Download Sentinel-2-L2A Data from AWS STAC Catalouge#
Notebook Description#
This Jupyter Notebook demonstrates how to download and process Sentinel-2 L2A satellite imagery data from the AWS STAC Catalogue. The notebook provides a step-by-step guide to querying, retrieving, and visualizing geospatial data using the stackstac library.
Key Steps#
Library Imports:
Utilizes libraries such as
pystac_client,stackstac,geopandas,shapely,rasterio, andfoliumfor geospatial data processing and visualization.
API Initialization:
Connects to the AWS STAC Catalogue using the API base URL and initializes the STAC client.
Data Search:
Queries the Sentinel-2 L2A collection for satellite imagery based on spatial (bounding box), temporal (date range), and cloud cover filters.
Bounding Box Creation:
Creates a bounding box around a point of interest and reprojects it to the appropriate coordinate reference system (CRS).
Datacube Retrieval:
Uses the
stackstaclibrary to retrieve and process the datacube, specifying desired bands (e.g., RGB and NIR), resolution, and resampling methods.
Visualization:
Visualizes the RGB bands of the datacube as images for visual inspection.
Use Case#
This notebook is ideal for users who want to:
Access and process Sentinel-2 satellite imagery from the AWS STAC Catalogue.
Learn how to use the
stackstaclibrary for creating datacubes.Visualize geospatial data for analysis and interpretation.

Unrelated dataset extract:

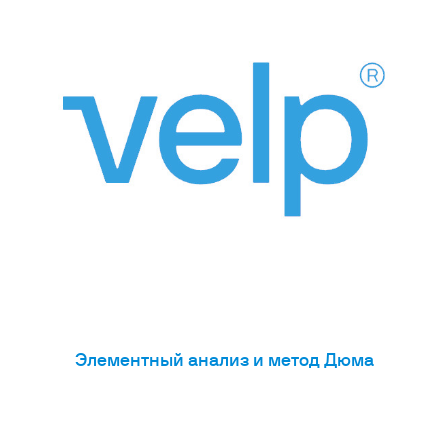
Элементный анализ и метод Дюма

Import the required libraries#
import geopandas as gpd
import numpy as np
import pandas as pd
import pystac_client
import stackstac
import rasterio
from rasterio.enums import Resampling
from pyproj import Transformer
from shapely import Point
import xarray as xr
Define the API URL and collection name#
STAC_API = "https://earth-search.aws.element84.com/v1"
COLLECTION = "sentinel-2-l2a"
Search the Sentinel-2-L2A collection#
lat, lon = 39.3336, -0.3545
start = "2024-01-01"
end = "2024-12-01"
# Search the catalogue
catalog = pystac_client.Client.open(STAC_API)
search = catalog.search(
collections=[COLLECTION],
datetime=f"{start}/{end}",
bbox=(lon - 1e-3, lat - 1e-3, lon + 1e-3, lat + 1e-3),
max_items=100,
query={"eo:cloud_cover": {"lt": 50}},
)
all_items = search.get_all_items()
# Reduce to one per date (there might be some duplicates
# based on the location)
items = []
dates = []
for item in all_items:
if item.datetime.date() not in dates:
items.append(item)
dates.append(item.datetime.date())
print(f"Found {len(items)} items")
/Users/syam/virtualenvs/myvenv/lib/python3.13/site-packages/pystac_client/item_search.py:896: FutureWarning: get_all_items() is deprecated, use item_collection() instead.
warnings.warn(
Found 46 items
Create a bounding box around the point#
# Extract coordinate system from first item
epsg = items[0].properties["proj:code"]
# Convert point of interest into the image projection
# (assumes all images are in the same projection)
poidf = gpd.GeoDataFrame(
pd.DataFrame(),
crs="EPSG:4326",
geometry=[Point(lon, lat)],
).to_crs(epsg)
coords = poidf.iloc[0].geometry.coords[0]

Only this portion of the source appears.